Chapter 16: You emphasize that racism is not simply the product of ignorance and hate, but rather that racist ideas were powerful tools to justify exploitation. Why is this distinction important?

Kendi: How we imagine the roots of racist ideas determines our solutions for eliminating racist ideas. Racial reformers have been led to believe that ignorance and hate are the sources of racist ideas. As such, racial reformers have spent a lot of time over years trying to love and educate away racist ideas. In realizing that racist ideas have largely been produced by influential Americans to justify racist policies, and not out of ignorance or hate, racial reformers will now be able to realize why our educational and loving efforts have failed.
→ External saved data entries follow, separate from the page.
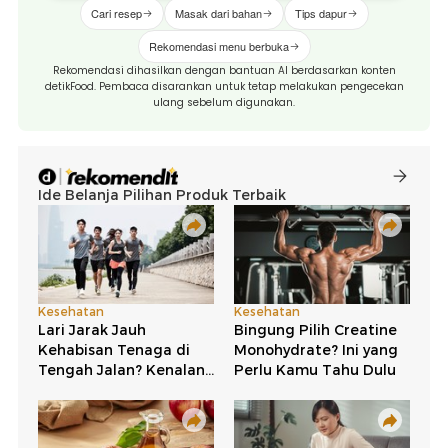
Cari resep
Masak dari bahan
Tips dapur
Rekomendasi menu berbuka
Rekomendasi dihasilkan dengan bantuan AI berdasarkan konten
detikFood. Pembaca disarankan untuk tetap melakukan pengecekan
ulang sebelum digunakan.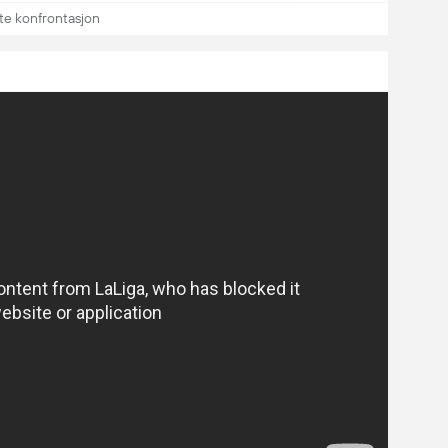
te konfrontasjon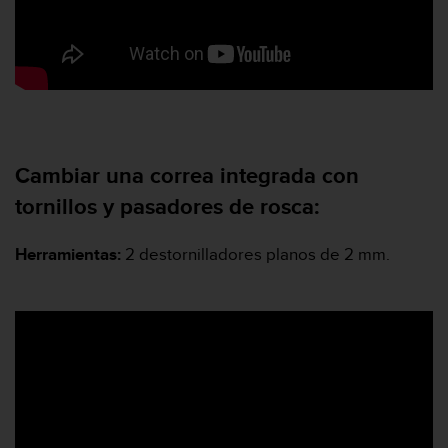
i
e
n
e
s
a
l
g
ú
Cambiar una correa integrada con
n
tornillos y pasadores de rosca:
p
r
o
Herramientas:
2 destornilladores planos de 2 mm.
b
l
e
m
a
p
a
r
a
a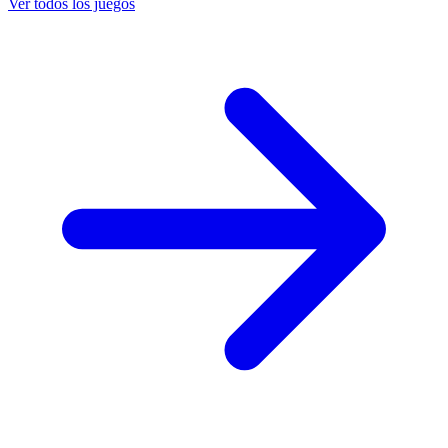
Ver todos los juegos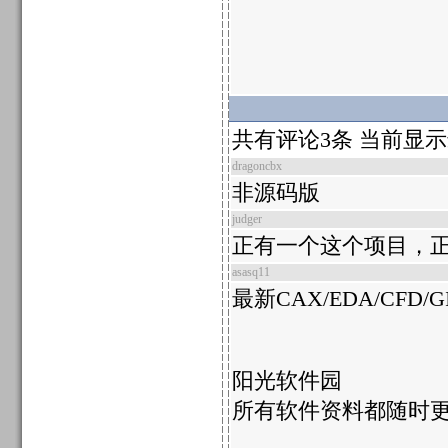
共有评论3条 当前显
dragoncbx
非源码版
judger
正有一个这个项目，正
asasq11
最新CAX/EDA/CFD
阳光软件园
所有软件资料都随时更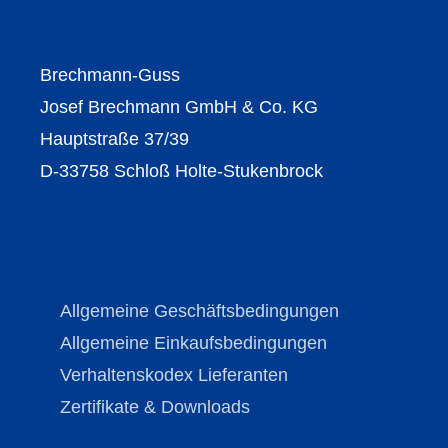
Brechmann-Guss
Josef Brechmann GmbH & Co. KG
Hauptstraße 37/39
D-33758 Schloß Holte-Stukenbrock
Allgemeine Geschäftsbedingungen
Allgemeine Einkaufsbedingungen
Verhaltenskodex Lieferanten
Zertifikate & Downloads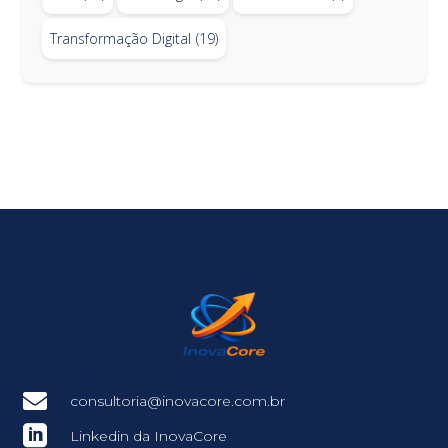
Transformação Digital
(19)

consultoria@inovacore.com.br

Linkedin da InovaCore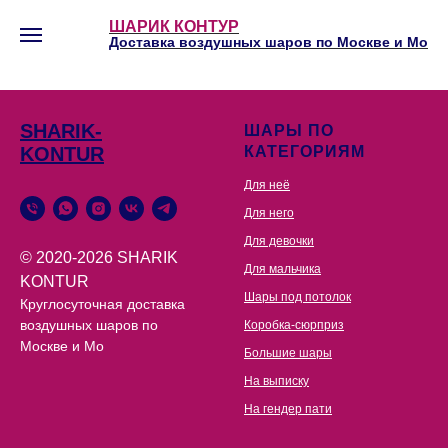
ШАРИК КОНТУР
Доставка воздушных шаров по Москве и Мо
SHARIK-
ШАРЫ ПО
KONTUR
КАТЕГОРИЯМ
Для неё
Для него
Для девочки
© 2020-2026 SHARIK
Для мальчика
KONTUR
Шары под потолок
Круглосуточная доставка
воздушных шаров по
Коробка-сюрприз
Москве и Мо
Большие шары
На выписку
На гендер пати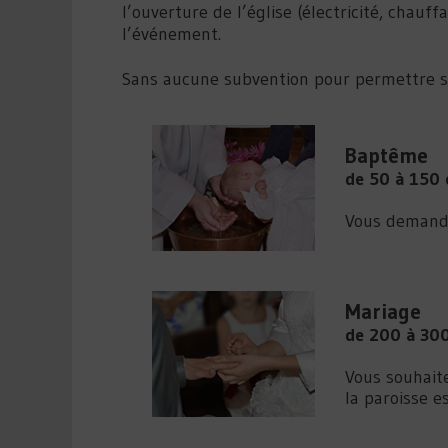
l’ouverture de l’église (électricité, chauf
l’événement.
Sans aucune subvention pour permettre so
Baptême
de 50 à 150 
Vous demande
Mariage
de 200 à 300
Vous souhaite
la paroisse e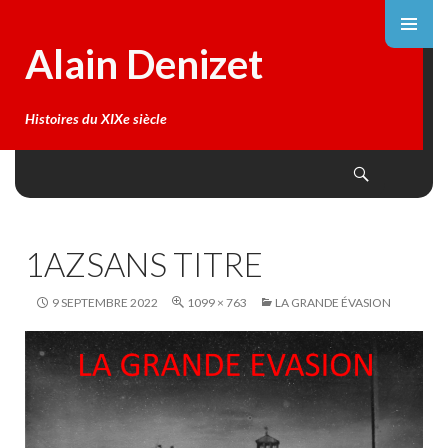
Alain Denizet
Histoires du XIXe siècle
Search
SKIP
TO
CONTENT
1AZSANS TITRE
9 SEPTEMBRE 2022
1099 × 763
LA GRANDE ÉVASION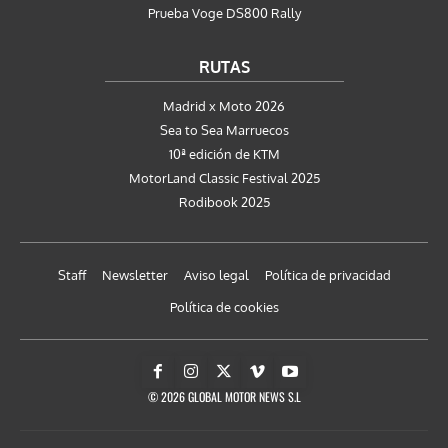
Prueba Voge DS800 Rally
RUTAS
Madrid x Moto 2026
Sea to Sea Marruecos
10ª edición de KTM
MotorLand Classic Festival 2025
Rodibook 2025
Staff
Newsletter
Aviso legal
Política de privacidad
Política de cookies
© 2026 GLOBAL MOTOR NEWS S.L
Chapter 16: Each of the book’s five sections revolves around one historical character, a compelling way to ground the reader in specific experiences. Somewhat surprisingly, you chose to center sections on the abolitionist William Lloyd Garrison and the civil-rights pioneer W.E.B. Du Bois. Why highlight racist ideas among these men, who accomplished so much for racial equality?

Kendi: I wanted to show that even the most well-meaning Americans who accomplished much for racial equality can espouse racist ideas. A racist idea is any idea that suggests a racial group is superior or inferior to another racial group in any way. Both Garrison and Du Bois believed that black people (especially poor black people) were culturally inferior and their history of oppression had made them inferior. Both activists spent crucial hours trying to civilize or develop black folk when black folk were already civilized and developed. All they needed were opportunities and resources, as Garrison and Du Bois realized later in their lives.

Chapter 16: The last section, which connects the civil-rights era to our modern day, orbits around the scholar-activist Angela Davis. How might her story connect the battle for black equality to other struggles against injustice? How might it help pave a path forward?

Kendi: The example of Davis’s antiracism shows that for us to truly be an antiracist we must also stand against sexism, exploitation, homophobia, imperialism, nativism, and other forms of bigotry that renders certain human groups inferior. Her story shows that it is possible for us to oppose every form of bigotry, even if we focus our activism against racism. Her story shows we can defend the equal humanity of the most ostracized members of the black community, from teenage mothers to poor people to prisoners. Her story shows the path forward to antiracism.

Chapter 16: Stamped From the Beginning was published before the recent presidential election. Do any of your findings help to explain the election’s results?

Kendi: I show in Stamped that racist policies are instituted out of self-interest—and then the inequalities that stem from those policies are rationalized by racist ideas. To me, the restrictive voter ID laws swung the election for Donald J. Trump, and of course these new laws have been rationalized as a solvent of the nonexistent voter-fraud problem. All of this speaks of the history I chronicle in Stamped. To maintain or gain power, Republicans instituted restrictive voter ID laws that disenfranchised black voters, and then justified these new laws by claiming corruption. And there is a long history of racist ideologues classifying black voters (and politicians) as uniquely corrupt.